··· Extracted records

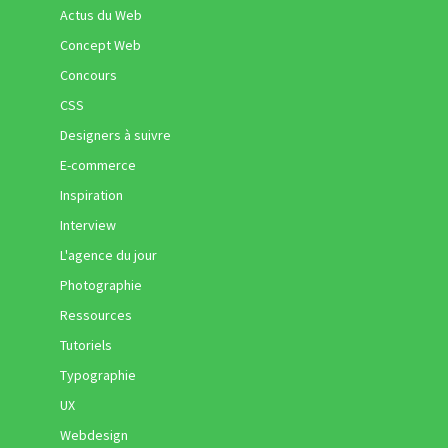
Actus du Web
Concept Web
Concours
CSS
Designers à suivre
E-commerce
Inspiration
Interview
L'agence du jour
Photographie
Ressources
Tutoriels
Typographie
UX
Webdesign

······

§ **The task**
Restate the records above word for word. Skip every picture.

§ **Problem solution**
Actus du Web
Concept Web
Concours
CSS
Designers à suivre
E-commerce
Inspiration
Interview
L'agence du jour
Photographie
Ressources
Tutoriels
Typographie
UX
Webdesign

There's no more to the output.